Recent analysis of enterprise data suggests that generation AI tools developed in China are often widely used by US and UK employees without security team monitoring or approval. The study, conducted by Harmonic Security, also identifies hundreds of instances where sensitive data has been uploaded to a platform hosted in China, raising concerns about compliance, data residency, and commercial confidentiality.
Over the course of 30 days, Harmonic looked at the activities of a sample of 14,000 employees from various companies. It has been found that they use Chinese-based Genai tools such as Deepseek, Kimi Moonshot, Baidu Chat, Qwen (from Alibaba), and Manus. These applications are powerful and easily accessible, but typically provide little information on how to process, store, or reuse uploaded data.
The findings highlight the growing gap between AI adoption and governance, particularly in organizations with many developers whose output is often superior to policy compliance.
If you are looking for a way to enforce your AI usage policy with granular control, contact Harmonic Security.
Large data leaks
In total, over 17 megabytes of content have been uploaded to these platforms by 1,059 users.

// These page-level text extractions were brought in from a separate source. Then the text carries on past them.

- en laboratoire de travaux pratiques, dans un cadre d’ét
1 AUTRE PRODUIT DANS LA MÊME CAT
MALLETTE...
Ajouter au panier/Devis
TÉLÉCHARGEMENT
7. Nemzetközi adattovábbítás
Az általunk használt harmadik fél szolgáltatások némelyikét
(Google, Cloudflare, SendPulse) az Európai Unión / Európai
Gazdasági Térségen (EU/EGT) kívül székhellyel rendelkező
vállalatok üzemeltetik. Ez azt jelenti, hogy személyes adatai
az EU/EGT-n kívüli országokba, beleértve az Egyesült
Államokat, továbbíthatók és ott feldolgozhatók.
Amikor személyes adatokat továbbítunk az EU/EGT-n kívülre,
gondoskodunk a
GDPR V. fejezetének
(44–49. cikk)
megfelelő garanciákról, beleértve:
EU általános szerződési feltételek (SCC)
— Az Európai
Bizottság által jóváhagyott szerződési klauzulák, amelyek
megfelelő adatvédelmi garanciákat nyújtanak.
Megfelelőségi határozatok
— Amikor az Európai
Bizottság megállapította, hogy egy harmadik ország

Harmonic identified 535 individual incidents containing sensitive information. Almost a third of that material consisted of source code or engineering documents. The remainder included documents relating to mergers and acquisitions, financial reports, personally identifiable information, legal contracts and customer records.

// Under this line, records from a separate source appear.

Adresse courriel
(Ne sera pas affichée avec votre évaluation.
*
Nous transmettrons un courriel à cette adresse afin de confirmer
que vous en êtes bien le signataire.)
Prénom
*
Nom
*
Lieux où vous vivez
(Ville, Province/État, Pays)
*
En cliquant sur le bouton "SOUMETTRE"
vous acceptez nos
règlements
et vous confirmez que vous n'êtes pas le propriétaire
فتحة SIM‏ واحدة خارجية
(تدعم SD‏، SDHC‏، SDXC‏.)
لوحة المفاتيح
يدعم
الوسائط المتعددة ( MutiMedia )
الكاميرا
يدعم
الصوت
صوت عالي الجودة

Harmonic studies have picked Deepseek as the most common tool associated with 85% of recorded incidents. Kimi Moonshot and Qwen are also taking it. Collectively, these services are restructuring how Genai appears within the corporate network. Not through authorized platforms, but through quiet, user-driven recruitment.
China’s genai services operate frequently under tolerant or opaque data policies. In some cases, platform terminology allows the uploaded content to be used further for model training. This meaning is largely relevant to companies operating in regulated sectors and handling their own software and internal business plans.
Policy enforcement through technical management
Harmonic Security has developed a tool to help businesses control how Genai is used in the workplace. The platform monitors AI activity in real time and enforces policies during use.
Companies have detailed control to block access to specific applications based on HQ location, restrict uploading certain types of data, and educate users through context prompts.

Governance as a strategic order
The increase in unauthorized use of Genai within the enterprise is no longer a hypothesis. Harmonic data shows that nearly one in 12 employees already interact with China’s genai platform, but in many cases they are unaware of data retention risks or exposure to jurisdictions.
The findings suggest that awareness alone is not sufficient. Companies need proactive and forced management to enable genai adoption without compromising compliance or security. As technology matures, the ability to manage its use may prove to be just as important as the performance of the model itself.
Harmonics allow you to embrace the benefits of genai without putting your business at unnecessary risk.